◆ **What to produce**
With the pictures omitted, output word for word the lines from the one containing "This screenshot has" through the end of the records.

◆ **Material provided**
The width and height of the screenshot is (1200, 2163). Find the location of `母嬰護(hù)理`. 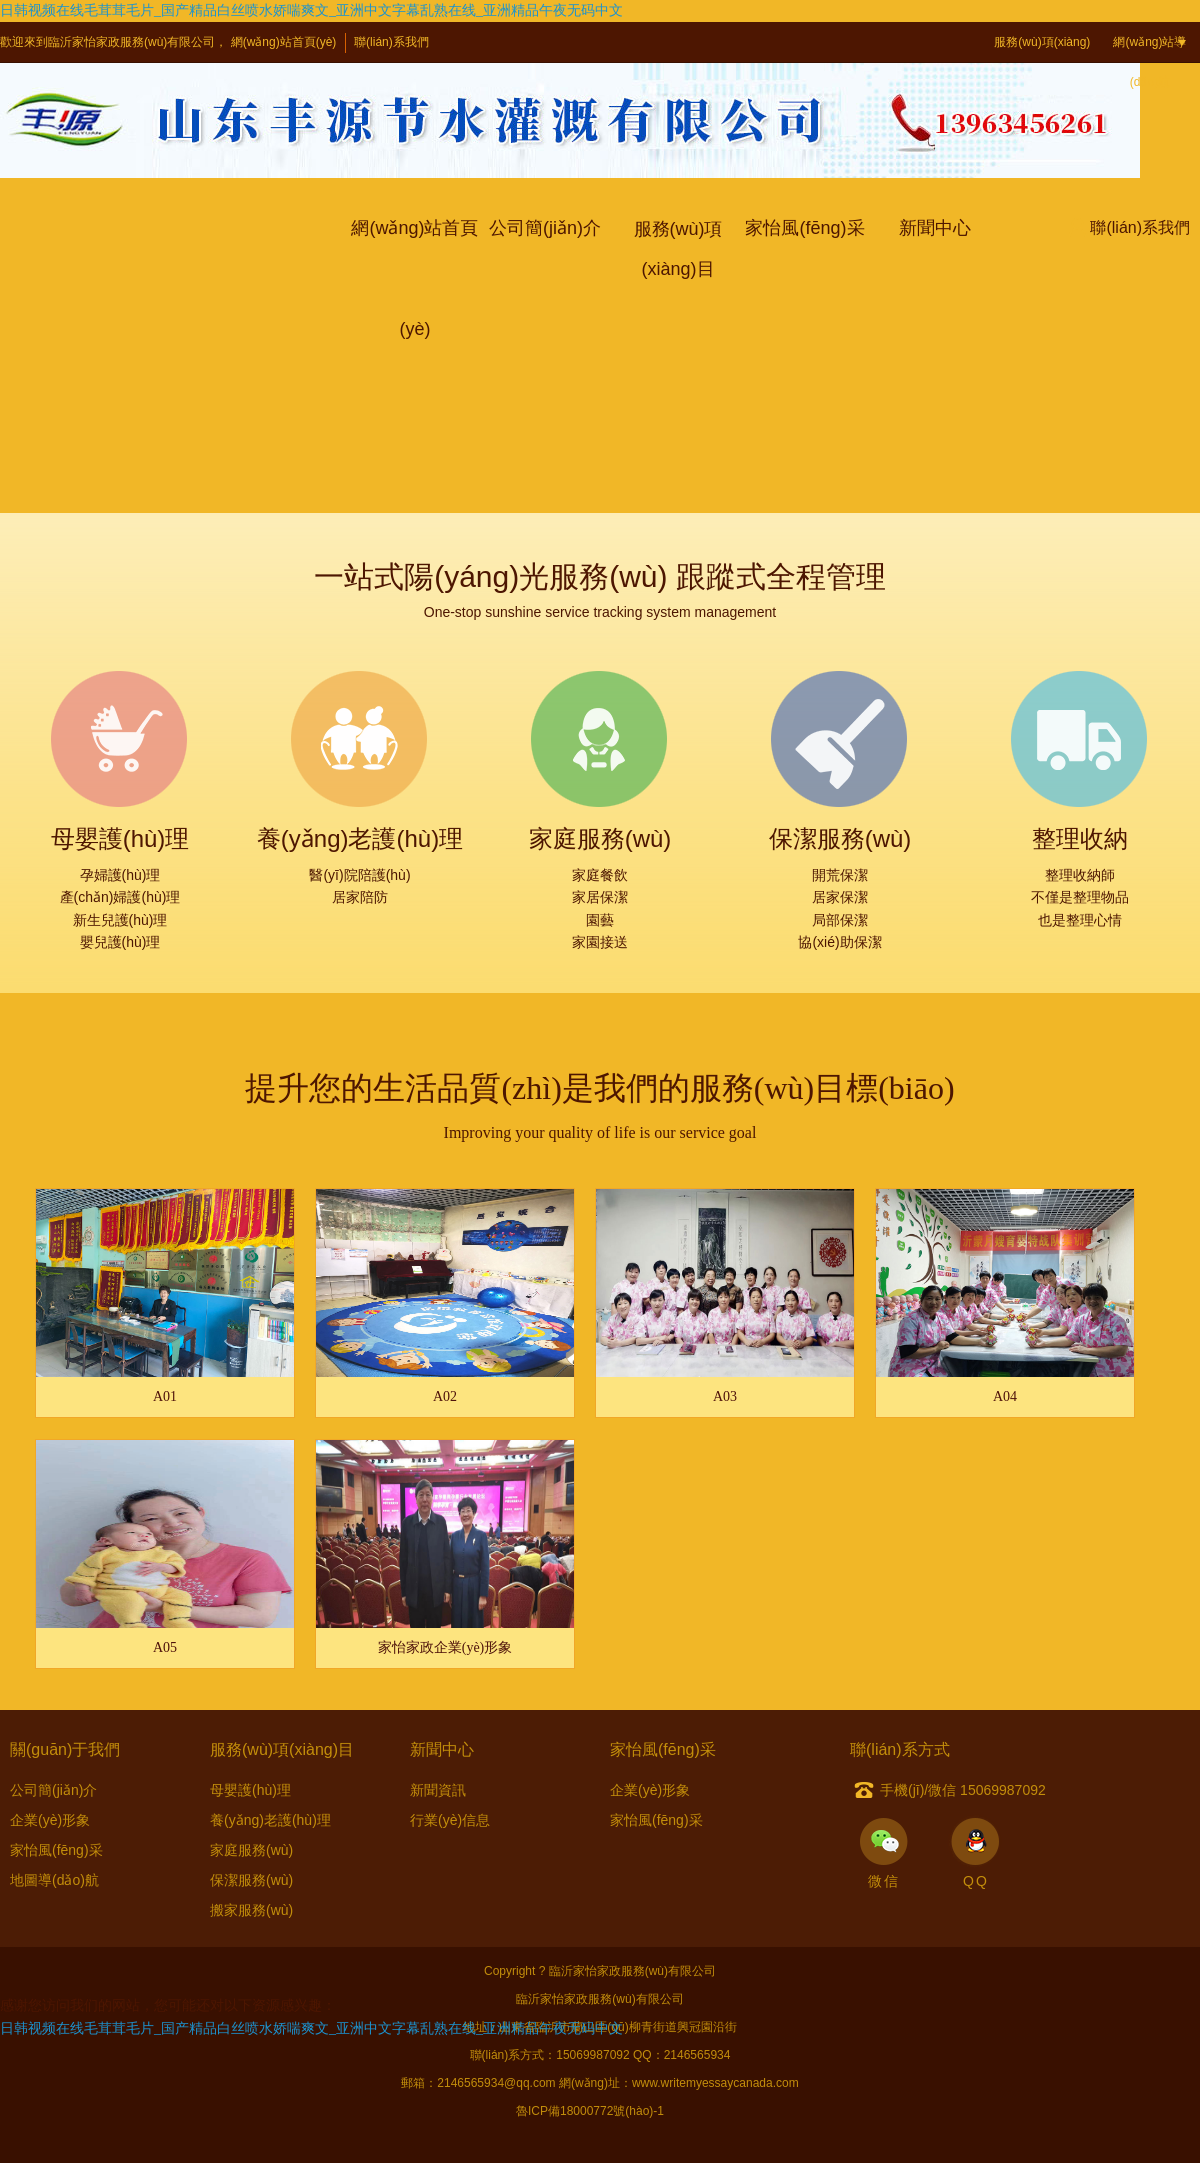

母嬰護(hù)理 is located at coordinates (250, 1790).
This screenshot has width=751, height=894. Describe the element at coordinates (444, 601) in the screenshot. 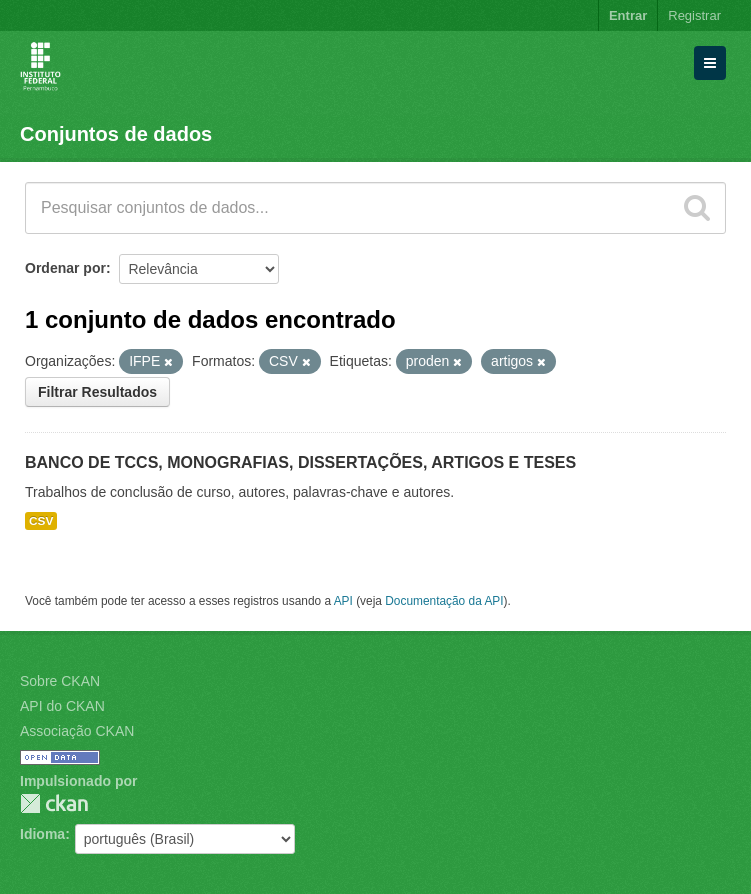

I see `Documentação da API` at that location.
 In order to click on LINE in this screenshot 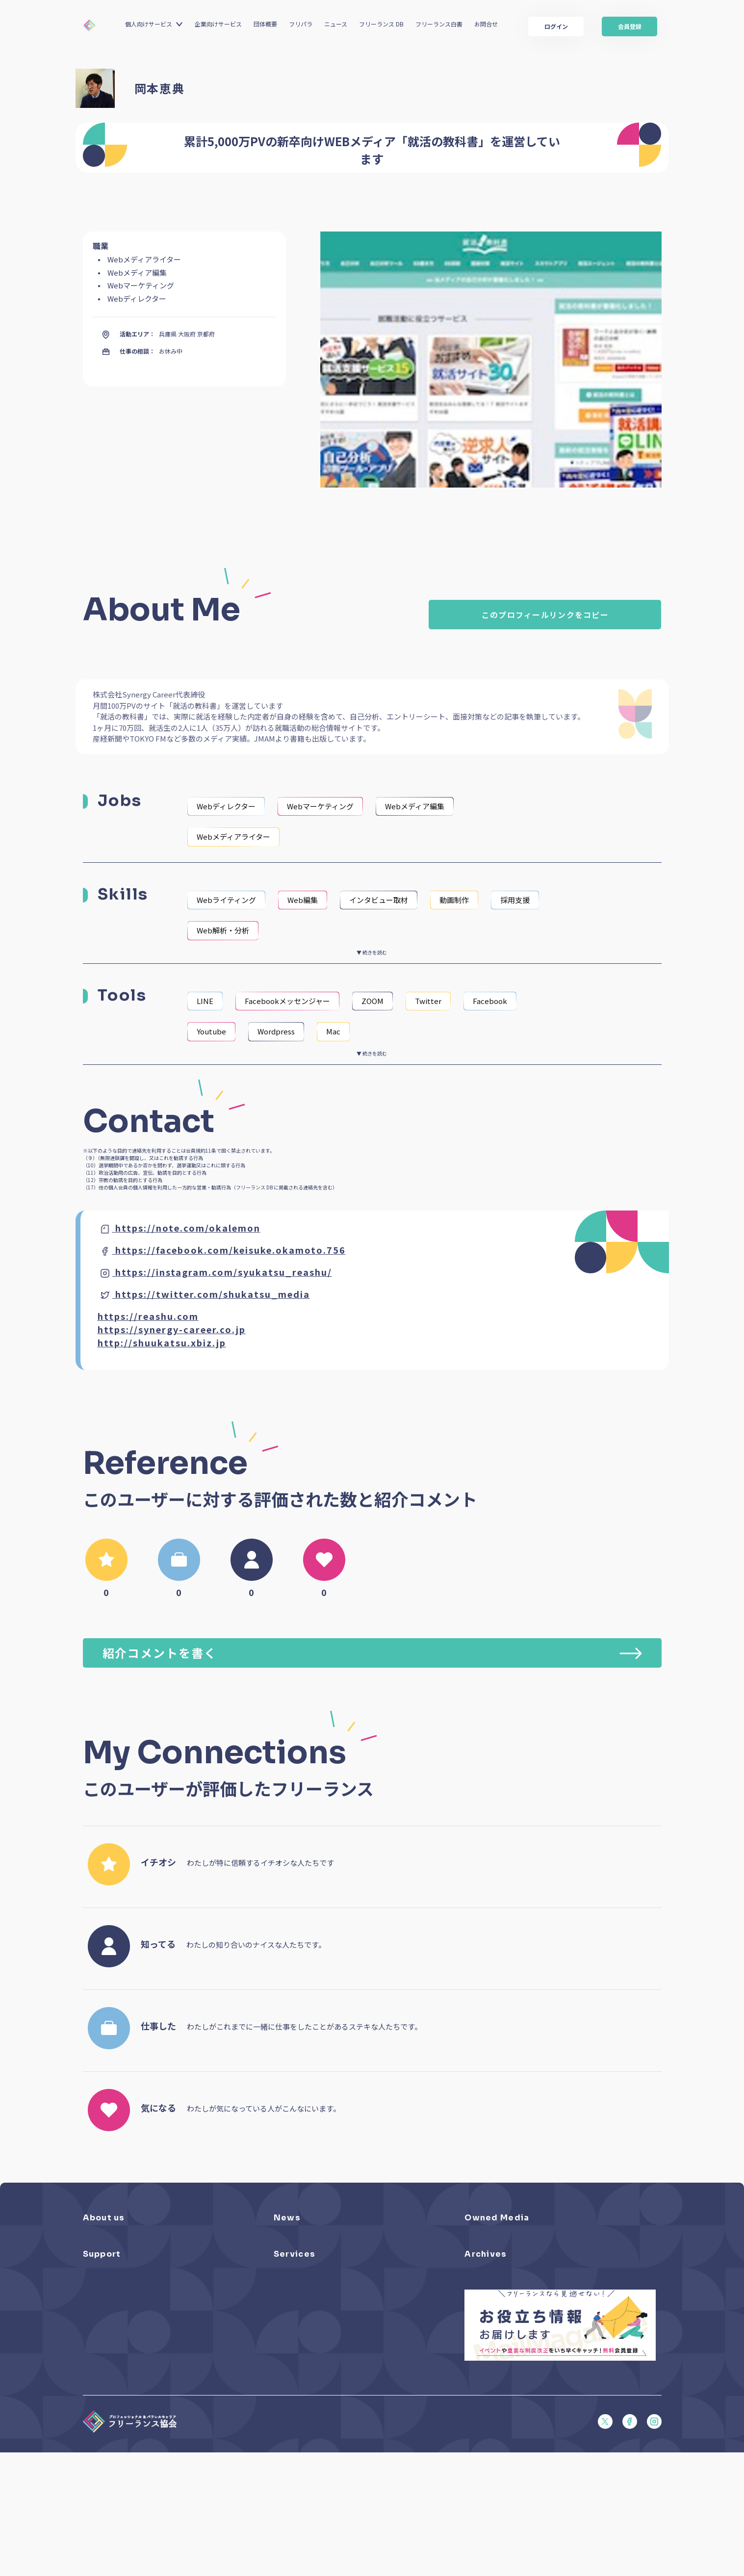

◆ **Answer for the task**
This screenshot has width=751, height=894. Describe the element at coordinates (444, 601) in the screenshot. 

I see `Documentação da API` at that location.
 In order to click on LINE in this screenshot 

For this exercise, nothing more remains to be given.